3. Trading Strategies
Some traders are rather cunning and are always looking to capitalize on the short-lived emotional lifespan of volatility. Various strategies for explaining trend following, momentum trading and options trading can help cope with market volatility in difficult times.
You can benefit from that.
4. Long-term investing
You may not have a product that can benefit from the diversification of momentum trading, and your interest might be appropriate only for long-term investing. Investing is almost always a long-term game. It takes work playing with stocks. Remember that the stock market may not be for you if you can't stomach volatility and risks.
Coping with market volatility:
It is just a continuation of the previous passage.
1. It is an opportunity
Volatility is an inherent feature of the stock market, so it should be part of your plan when you decide to pursue it. No matter which path you are on, there are some ways to boost your energy while you are at it.
It would help if you started looking at volatility as an opportunity. At this point, you can begin by purchasing stocks for yourself; this gives you ample time to take action and figure out your game plan for the next quarter.
You might have planned to invest somewhere, and this opportunity could not have come at a better time. You can now buy more stock at discounted prices within the same budget, which can act as your reserve fund for future emergencies.
But make sure you do your research before you invest. There is no wrong time for an opportunist.
2. Emergency fund
Investors must have appropriate funds available to sponsor the downtimes regarding living expenses for 3 to 6 months.
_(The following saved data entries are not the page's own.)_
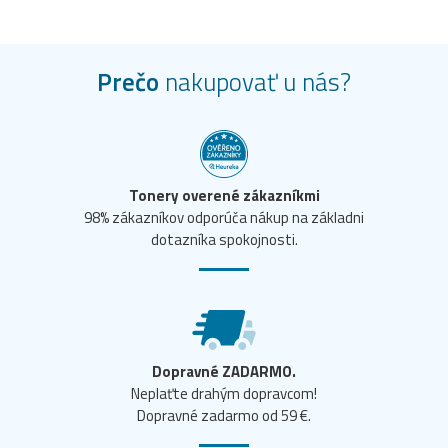
Prečo
nakupovať u nás?
Tonery overené zákazníkmi
98% zákazníkov odporúča nákup na základni
dotazníka spokojnosti.
Dopravné ZADARMO.
Neplaťte drahým dopravcom!
Dopravné zadarmo od 59 €.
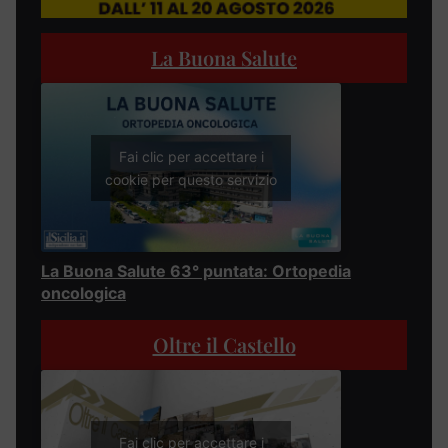
La Buona Salute
Fai clic per accettare i
cookie per questo servizio
La Buona Salute 63° puntata: Ortopedia
oncologica
Oltre il Castello
Fai clic per accettare i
You are fine if you are not on the verge of having to sell your access to survive in this volatile time. Your savings will take a nasty hit. It would help if you had a safety net for times like this. Your clients will use it to gain confidence in you.
"It is all good as long as you don't have to take anything off your portfolio," says Benjamin Offit for Vogue.
Conclusion
Market volatility can have a long-lasting effect on your market strategy. It would help if you considered it when making all the critical decisions you will make this year regarding your investment goals.
We have gathered some critical, highly cited advice for you, and it is listed above. Please review it and ensure you are all set before it hits your assets.